_STUDY MATERIAL_
============
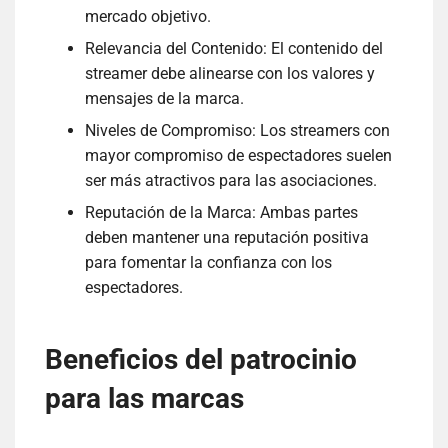
mercado objetivo.
Relevancia del Contenido: El contenido del
streamer debe alinearse con los valores y
mensajes de la marca.
Niveles de Compromiso: Los streamers con
mayor compromiso de espectadores suelen
ser más atractivos para las asociaciones.
Reputación de la Marca: Ambas partes
deben mantener una reputación positiva
para fomentar la confianza con los
espectadores.
Beneficios del patrocinio
para las marcas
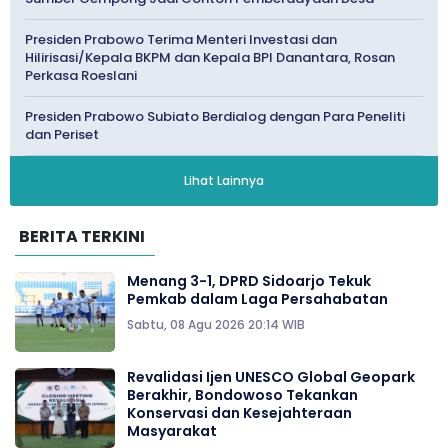
Presiden Prabowo Terima Menteri Investasi dan
Hilirisasi/Kepala BKPM dan Kepala BPI Danantara, Rosan
Perkasa Roeslani
Presiden Prabowo Subiato Berdialog dengan Para Peneliti
dan Periset
Lihat Lainnya
BERITA TERKINI
Menang 3-1, DPRD Sidoarjo Tekuk
Pemkab dalam Laga Persahabatan
Sabtu, 08 Agu 2026 20:14 WIB
Revalidasi Ijen UNESCO Global Geopark
Berakhir, Bondowoso Tekankan
Konservasi dan Kesejahteraan
Masyarakat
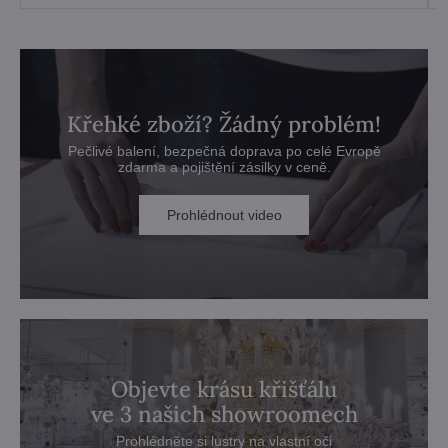
Křehké zboží? Žádný problém!
Pečlivé balení, bezpečná doprava po celé Evropě
zdarma a pojištění zásilky v ceně.
Prohlédnout video
Objevte krásu křišťálu
ve 3 našich showroomech
Prohlédněte si lustry na vlastní oči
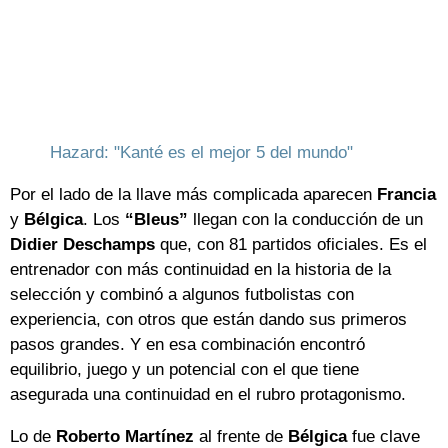
Hazard: "Kanté es el mejor 5 del mundo"
Por el lado de la llave más complicada aparecen
Francia
y
Bélgica
. Los
“Bleus”
llegan con la conducción de un
Didier
Deschamps
que, con 81 partidos oficiales. Es el
entrenador con más continuidad en la historia de la
selección y combinó a algunos futbolistas con
experiencia, con otros que están dando sus primeros
pasos grandes. Y en esa combinación encontró
equilibrio, juego y un potencial con el que tiene
asegurada una continuidad en el rubro protagonismo.
Lo de
Roberto
Martínez
al frente de
Bélgica
fue clave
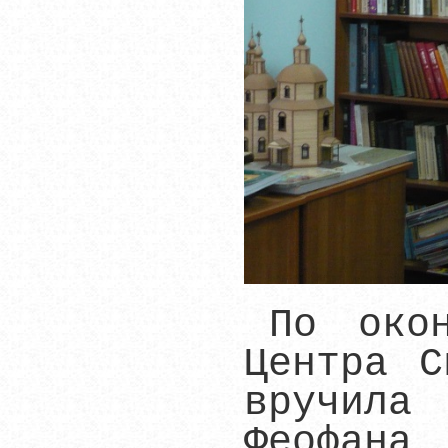
По окон
Центра С
вручила
Феофана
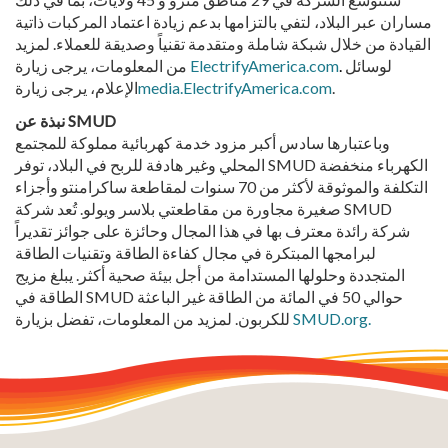
مساران عبر البلاد، لتفي بالتزامها بدعم زيادة اعتماد المركبات ذاتية
القيادة من خلال شبكة شاملة ومتقدمة تقنياً وصديقة للعملاء. لمزيد
لوسائل
.
ElectrifyAmerica.com
من المعلومات، يرجى زيارة
.
media.ElectrifyAmerica.com
الإعلام، يرجى زيارة
نبذة عن SMUD
وباعتبارها سادس أكبر مزود خدمة كهربائية مملوكة للمجتمع
المحلي وغير هادفة للربح في البلاد، توفر SMUD الكهرباء منخفضة
التكلفة والموثوقة لأكثر من 70 سنوات لمقاطعة ساكرامنتو وأجزاء
صغيرة مجاورة من مقاطعتي بلاسر ويولو. تُعد شركة SMUD
شركة رائدة معترف بها في هذا المجال وحائزة على جوائز تقديراً
لبرامجها المبتكرة في مجال كفاءة الطاقة وتقنيات الطاقة
المتجددة وحلولها المستدامة من أجل بيئة صحية أكثر. يبلغ مزيج
الطاقة في SMUD حوالي 50 في المائة من الطاقة غير الباعثة
SMUD.org.
للكربون. لمزيد من المعلومات، تفضل بزيارة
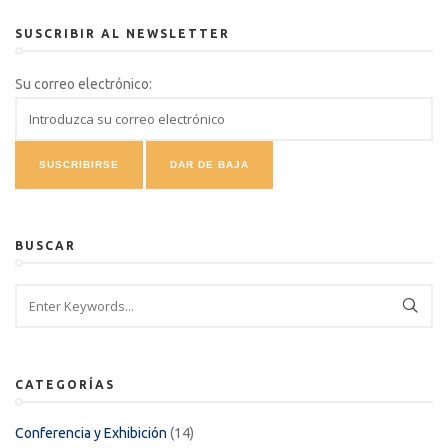
SUSCRIBIR AL NEWSLETTER
Su correo electrónico:
BUSCAR
CATEGORÍAS
Conferencia y Exhibición
(14)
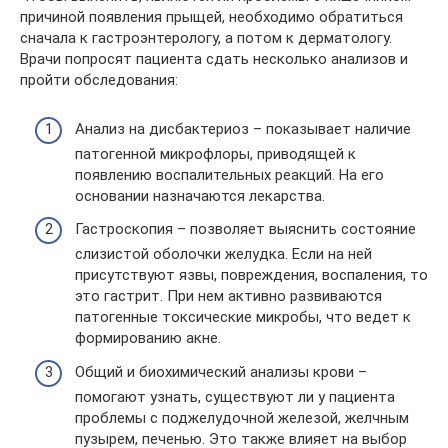
причиной появления прыщей, необходимо обратиться
сначала к гастроэнтерологу, а потом к дерматологу.
Врачи попросят пациента сдать несколько анализов и
пройти обследования:
Анализ на дисбактериоз – показывает наличие
патогенной микрофлоры, приводящей к
появлению воспалительных реакций. На его
основании назначаются лекарства.
Гастроскопия – позволяет выяснить состояние
слизистой оболочки желудка. Если на ней
присутствуют язвы, повреждения, воспаления, то
это гастрит. При нем активно развиваются
патогенные токсические микробы, что ведет к
формированию акне.
Общий и биохимический анализы крови –
помогают узнать, существуют ли у пациента
проблемы с поджелудочной железой, желчным
пузырем, печенью. Это также влияет на выбор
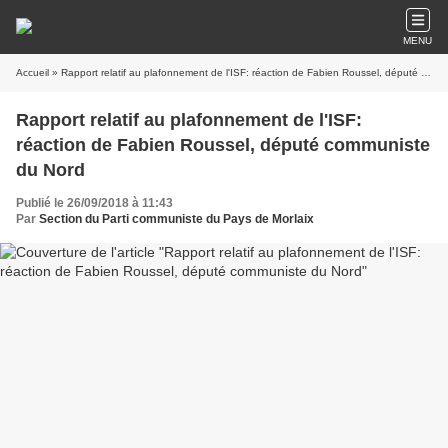
MENU
Accueil
» Rapport relatif au plafonnement de l'ISF: réaction de Fabien Roussel, député communiste du Nord
Rapport relatif au plafonnement de l'ISF:
réaction de Fabien Roussel, député communiste
du Nord
Publié le 26/09/2018 à 11:43
Par
Section du Parti communiste du Pays de Morlaix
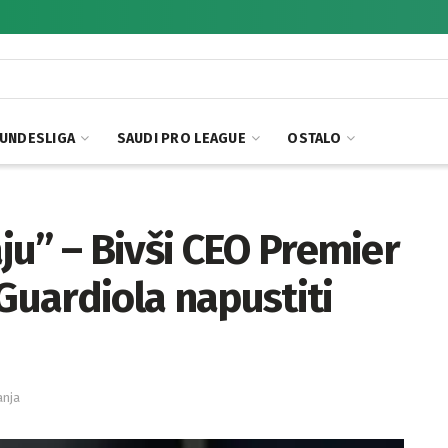
UNDESLIGA
SAUDI PRO LEAGUE
OSTALO
u” – Bivši CEO Premier
 Guardiola napustiti
anja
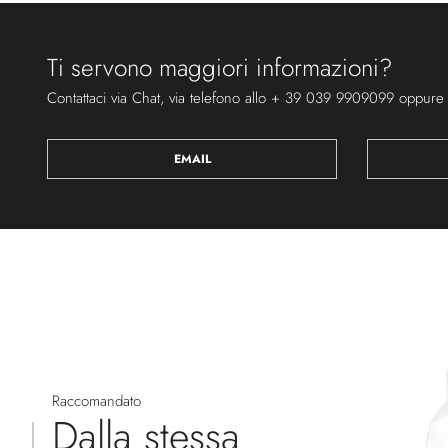
Ti servono maggiori informazioni?
Contattaci via Chat, via telefono allo + 39 039 9909099 oppure
EMAIL
Raccomandato
Dalla stessa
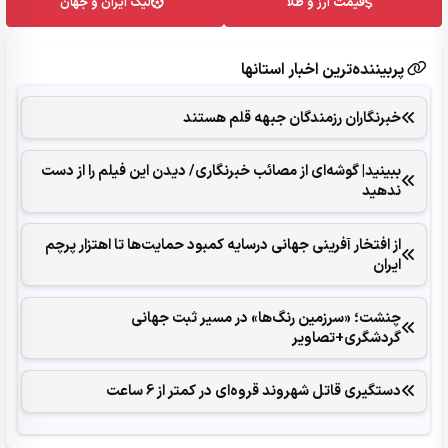
قیمت ارز و طلا
لیگ ایران و جهان
پربیننده‌ترین اخبار استانها
خبرنگاران رزمندگان جبهه قلم هستند
ببینید| گوشه‌ای از مصائب خبرنگاری/ دیدن این فیلم را از دست
ندهید
از افتخار آفرینی جهانی درسایه کمبود حمایت‌ها تا اهتزار پرچم
ایران
چنشت؛ «سرزمین رنگ‌ها» در مسیر ثبت جهانی
گردشگری+تصاویر
دستگیری قاتل شهروند قروه‌ای در کمتر از 6 ساعت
============
_TASK TO COMPLETE_
Write out again, exactly, only the lines from the beginning of the material above to the line that holds "Revalidasi Ijen UNESCO Global Geopark", both ends included, and no pictures.

_EXERCISE RESULT_
mercado objetivo.
Relevancia del Contenido: El contenido del
streamer debe alinearse con los valores y
mensajes de la marca.
Niveles de Compromiso: Los streamers con
mayor compromiso de espectadores suelen
ser más atractivos para las asociaciones.
Reputación de la Marca: Ambas partes
deben mantener una reputación positiva
para fomentar la confianza con los
espectadores.
Beneficios del patrocinio
para las marcas
Presiden Prabowo Terima Menteri Investasi dan
Hilirisasi/Kepala BKPM dan Kepala BPI Danantara, Rosan
Perkasa Roeslani
Presiden Prabowo Subiato Berdialog dengan Para Peneliti
dan Periset
Lihat Lainnya
BERITA TERKINI
Menang 3-1, DPRD Sidoarjo Tekuk
Pemkab dalam Laga Persahabatan
Sabtu, 08 Agu 2026 20:14 WIB
Revalidasi Ijen UNESCO Global Geopark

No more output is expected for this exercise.